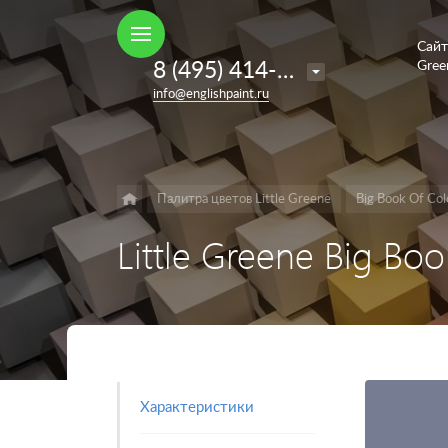
Сайт
Например,
8 (495) 414-35-98
Gree
French
Найти
в каталоге
info@englishpaint.ru
Grey
Палитра цветов Little Greene
Big Book Of Col
Little Greene Big Bo
Характеристики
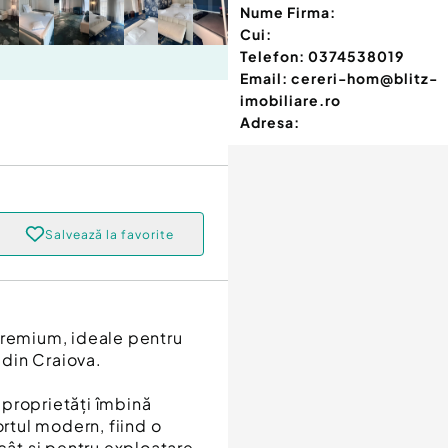
Nume Firma:
Cui:
Telefon:
0374538019
Email:
cereri-hom@blitz-
imobiliare.ro
Adresa:
Salvează la favorite
premium, ideale pentru
 din Craiova.
e proprietăți îmbină
ortul modern, fiind o
cât și pentru exploatare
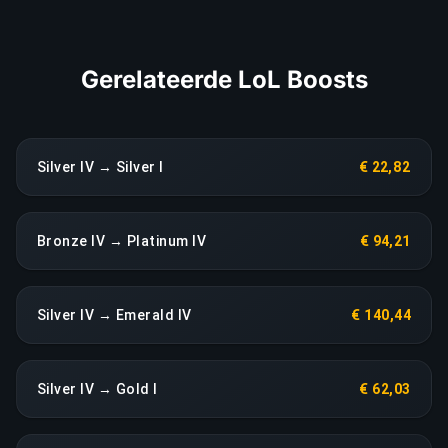
LINK KOPIËREN
Gerelateerde LoL Boosts
Silver IV → Silver I
€ 22,82
Bronze IV → Platinum IV
€ 94,21
Silver IV → Emerald IV
€ 140,44
Silver IV → Gold I
€ 62,03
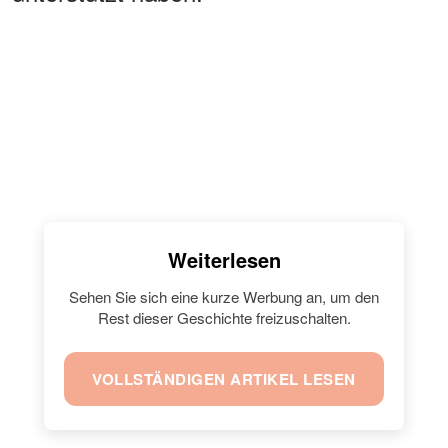
Weiterlesen
Sehen Sie sich eine kurze Werbung an, um den
Rest dieser Geschichte freizuschalten.
VOLLSTÄNDIGEN ARTIKEL LESEN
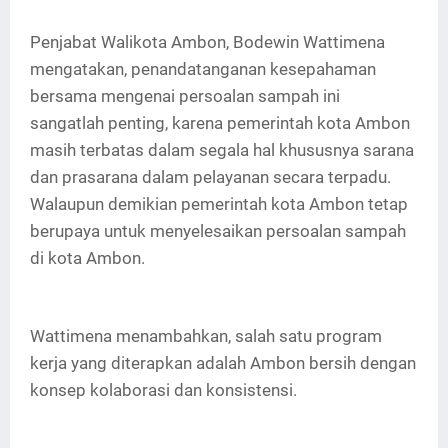
Penjabat Walikota Ambon, Bodewin Wattimena
mengatakan, penandatanganan kesepahaman
bersama mengenai persoalan sampah ini
sangatlah penting, karena pemerintah kota Ambon
masih terbatas dalam segala hal khususnya sarana
dan prasarana dalam pelayanan secara terpadu.
Walaupun demikian pemerintah kota Ambon tetap
berupaya untuk menyelesaikan persoalan sampah
di kota Ambon.
Wattimena menambahkan, salah satu program
kerja yang diterapkan adalah Ambon bersih dengan
konsep kolaborasi dan konsistensi.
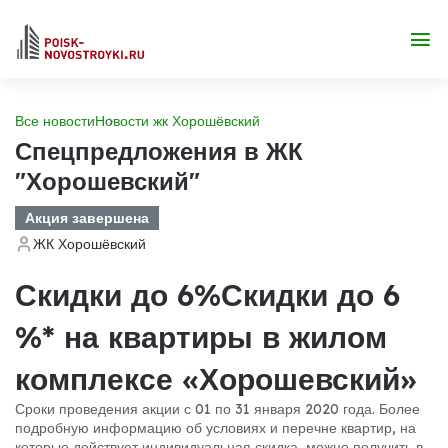
Все новости
Новости жк Хорошёвский
Спецпредложения в ЖК
"Хорошевский"
Акция завершена
ЖК Хорошёвский
Скидки до 6%Скидки до 6
%* на квартиры в жилом
комплексе «Хорошевский»
Сроки проведения акции с 01 по 31 января 2020 года. Более
подробную информацию об условиях и перечне квартир, на
которые действует индивидуальная скидка, можно получить в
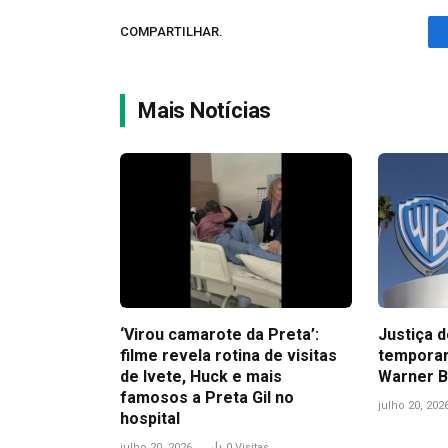
COMPARTILHAR.
Mais Notícias
‘Virou camarote da Preta’:
Justiça 
filme revela rotina de visitas
temporar
de Ivete, Huck e mais
Warner B
famosos a Preta Gil no
julho 20, 202
hospital
julho 20, 2026
0
Visitas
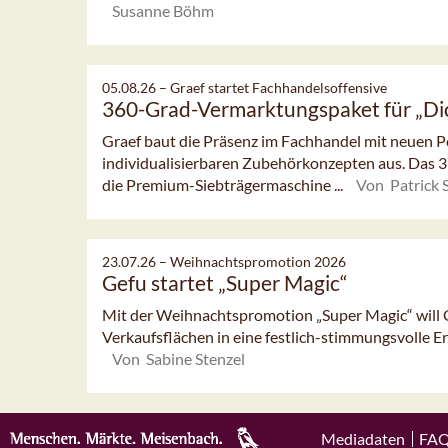
Susanne Böhm
05.08.26 –
Graef startet Fachhandelsoffensive
360-Grad-Vermarktungspaket für „Di
Graef baut die Präsenz im Fachhandel mit neuen
individualisierbaren Zubehörkonzepten aus. Das
die Premium-Siebträgermaschine ...
Von Patrick 
23.07.26 –
Weihnachtspromotion 2026
Gefu startet „Super Magic“
Mit der Weihnachtspromotion „Super Magic“ will 
Verkaufsflächen in eine festlich-stimmungsvolle Erl
Von Sabine Stenzel
Mediadaten
FA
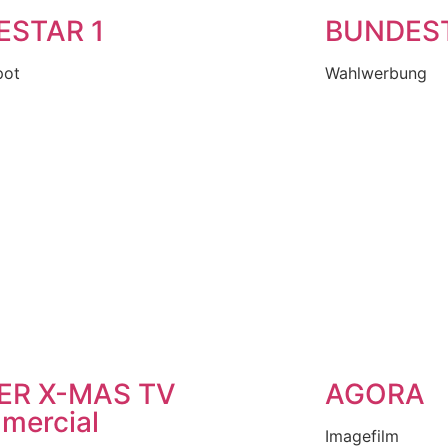
ESTAR 1
BUNDES
pot
Wahlwerbung
ER X-MAS TV
AGORA
mercial
Imagefilm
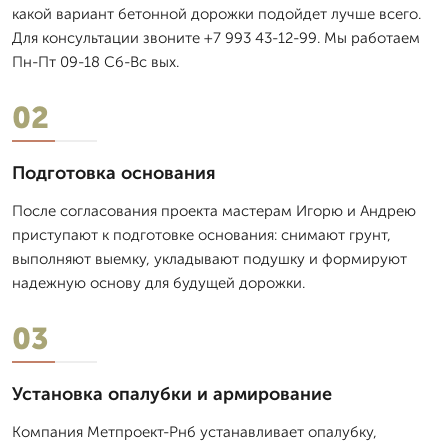
какой вариант бетонной дорожки подойдет лучше всего.
Для консультации звоните +7 993 43-12-99. Мы работаем
Пн-Пт 09-18 Сб-Вс вых.
02
Подготовка основания
После согласования проекта мастерам Игорю и Андрею
приступают к подготовке основания: снимают грунт,
выполняют выемку, укладывают подушку и формируют
надежную основу для будущей дорожки.
03
Установка опалубки и армирование
Компания Метпроект-Рнб устанавливает опалубку,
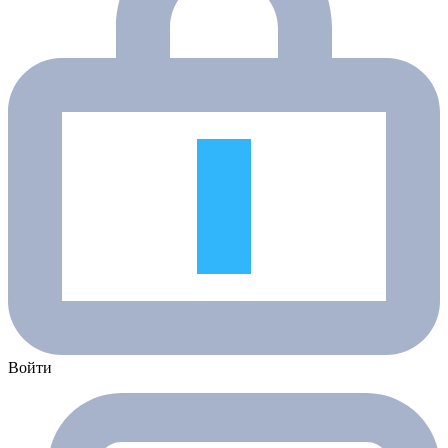
Войти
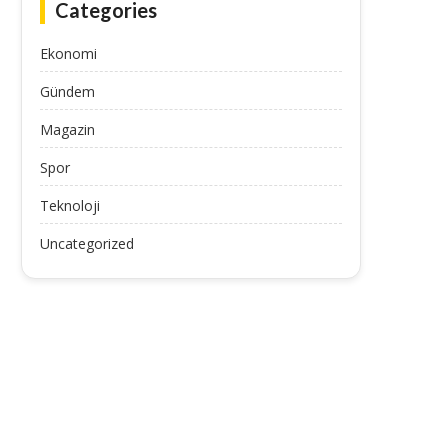
Categories
Ekonomi
Gündem
Dışişleri Bakanı Fidan, Malezya’da
Dışişleri Bakanı Fidan: “(
Magazin
ernama TV’nin sorularını yanıtladı...
Omuz omuza hareket etme
July 11, 2025
July 11, 2025
Spor
Teknoloji
Uncategorized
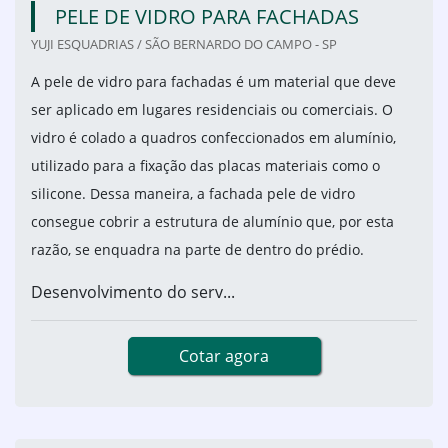
PELE DE VIDRO PARA FACHADAS
YUJI ESQUADRIAS / SÃO BERNARDO DO CAMPO - SP
A pele de vidro para fachadas é um material que deve
ser aplicado em lugares residenciais ou comerciais. O
vidro é colado a quadros confeccionados em alumínio,
utilizado para a fixação das placas materiais como o
silicone. Dessa maneira, a fachada pele de vidro
consegue cobrir a estrutura de alumínio que, por esta
razão, se enquadra na parte de dentro do prédio.
Desenvolvimento do serv...
Cotar agora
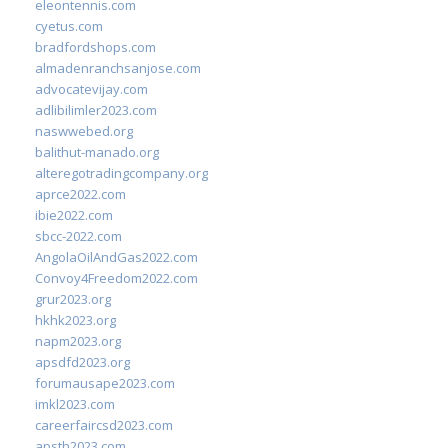
eleontennis.com
cyetus.com
bradfordshops.com
almadenranchsanjose.com
advocatevijay.com
adlibilimler2023.com
naswwebed.org
balithut-manado.org
alteregotradingcompany.org
aprce2022.com
ibie2022.com
sbcc-2022.com
AngolaOilAndGas2022.com
Convoy4Freedom2022.com
grur2023.org
hkhk2023.org
napm2023.org
apsdfd2023.org
forumausape2023.com
imkl2023.com
careerfaircsd2023.com
apsth2023.com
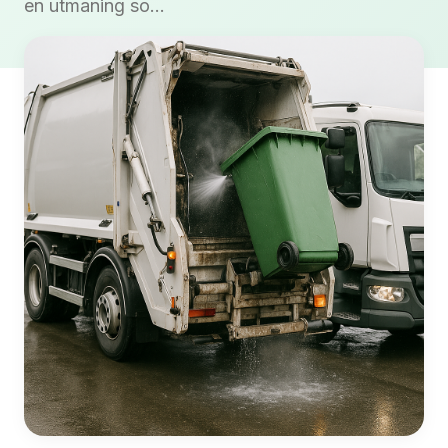
en utmaning so...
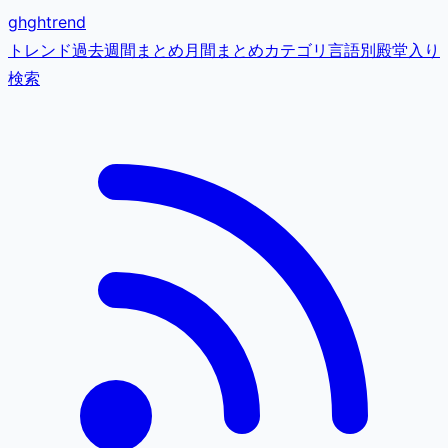
gh
ghtrend
トレンド
過去
週間まとめ
月間まとめ
カテゴリ
言語別
殿堂入り
検索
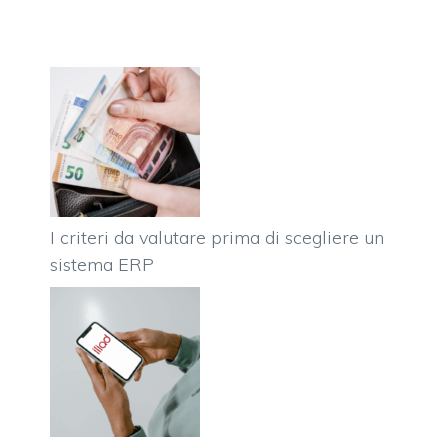
I criteri da valutare prima di scegliere un
sistema ERP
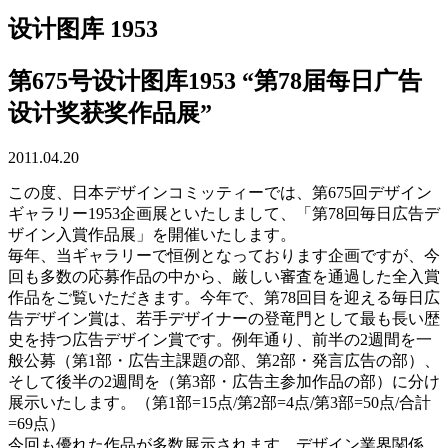
设计图库 1953
第675号设计图库1953 “第78届每日广告
设计奖获奖作品展”
2011.04.20
この度、日本デザインコミッティーでは、第675回デザイン
ギャラリー1953企画展といたしまして、「第78回毎日広告デ
ザイン入賞作品展」を開催いたします。
毎年、当ギャラリーで恒例となっております企画ですが、今
回も多数の応募作品の中から、厳しい審査を通過した全入賞
作品をご覧いただきます。今年で、第78回目を迎える毎日広
告デザイン賞は、若手デザイナーの登竜門として最も長い歴
史を持つ広告デザイン賞です。例年通り、前半の2週間を一
般公募（第1部・広告主課題の部、第2部・発言広告の部）、
そして後半の2週間を（第3部・広告主参加作品の部）に分け
展示いたします。（第1部=15点/第2部=4点/第3部=50点/合計
=69点）
今回も優れた作品が多数展示されます。デザイン業界関係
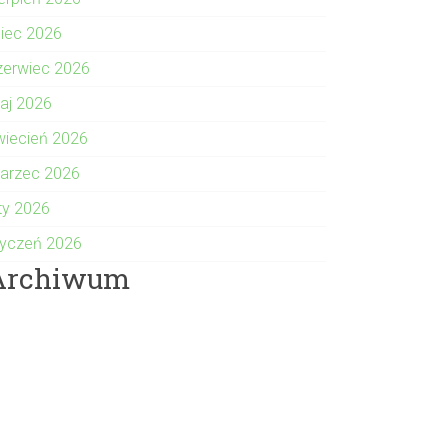
piec 2026
zerwiec 2026
aj 2026
wiecień 2026
arzec 2026
uty 2026
tyczeń 2026
Archiwum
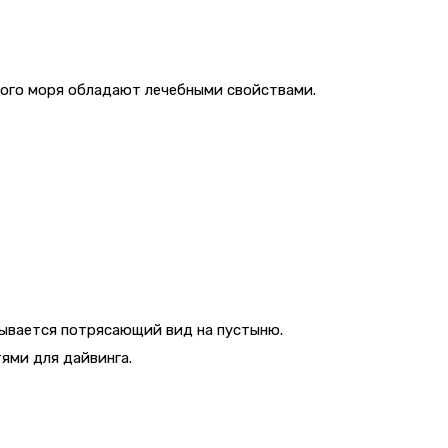
твого моря обладают лечебными свойствами.
рывается потрясающий вид на пустыню.
ями для дайвинга.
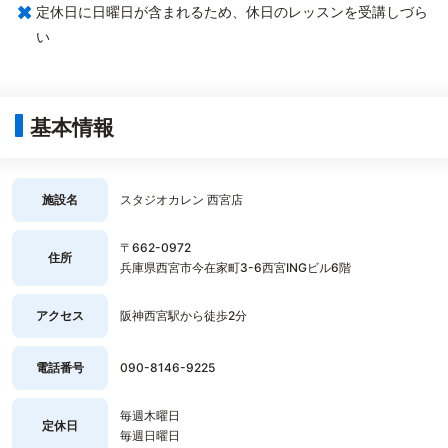
×
定休日に日曜日が含まれるため、休日のレッスンを受講しづら
い
基本情報
施設名
スタジオカレン 西宮店
〒662-0972
住所
兵庫県西宮市今在家町3-6西宮INGビル6階
アクセス
阪神西宮駅から徒歩2分
電話番号
090-8146-9225
毎週木曜日
定休日
毎週日曜日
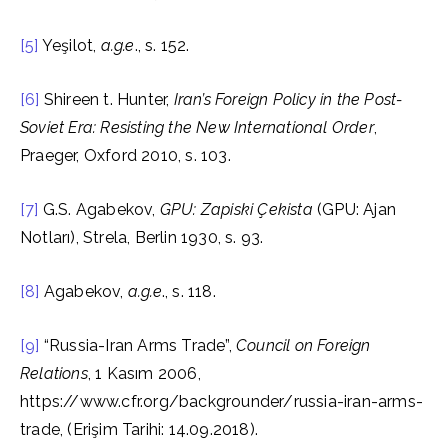
[5]
Yeşilot,
a.g.e
., s. 152.
[6]
Shireen t. Hunter,
Iran’s Foreign Policy in the Post-
Soviet Era: Resisting the New International Order
,
Praeger, Oxford 2010, s. 103.
[7]
G.S. Agabekov,
GPU: Zapiski Çekista
(GPU: Ajan
Notları), Strela, Berlin 1930, s. 93.
[8]
Agabekov,
a.g.e
., s. 118.
[9]
“Russia-Iran Arms Trade”,
Council on Foreign
Relations
, 1 Kasım 2006,
https://www.cfr.org/backgrounder/russia-iran-arms-
trade, (Erişim Tarihi: 14.09.2018).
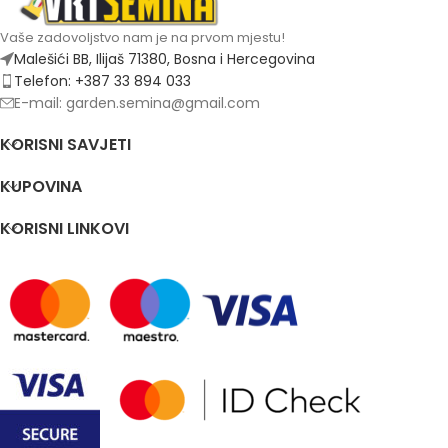
Vaše zadovoljstvo nam je na prvom mjestu!
Malešići BB, Ilijaš 71380, Bosna i Hercegovina
Telefon: +387 33 894 033
E-mail: garden.semina@gmail.com
KORISNI SAVJETI
KUPOVINA
KORISNI LINKOVI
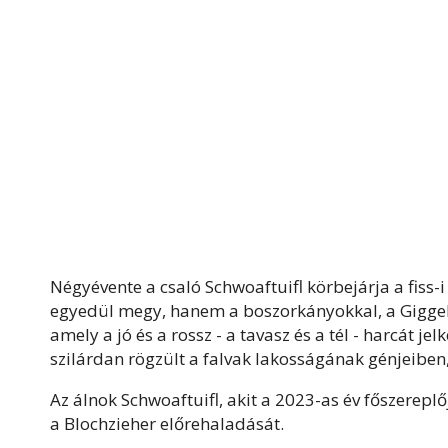
Négyévente a csaló Schwoaftuifl körbejárja a fiss-i
egyedül megy, hanem a boszorkányokkal, a Giggeler
amely a jó és a rossz - a tavasz és a tél - harcát j
szilárdan rögzült a falvak lakosságának génjeiben
Az álnok Schwoaftuifl, akit a 2023-as év főszerep
a Blochzieher előrehaladását.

- THE TASK -
All lines in the records with the string "Хорошёвский" should be copied out.

- TASK RESULT -
Новости жк Хорошёвский
ЖК Хорошёвский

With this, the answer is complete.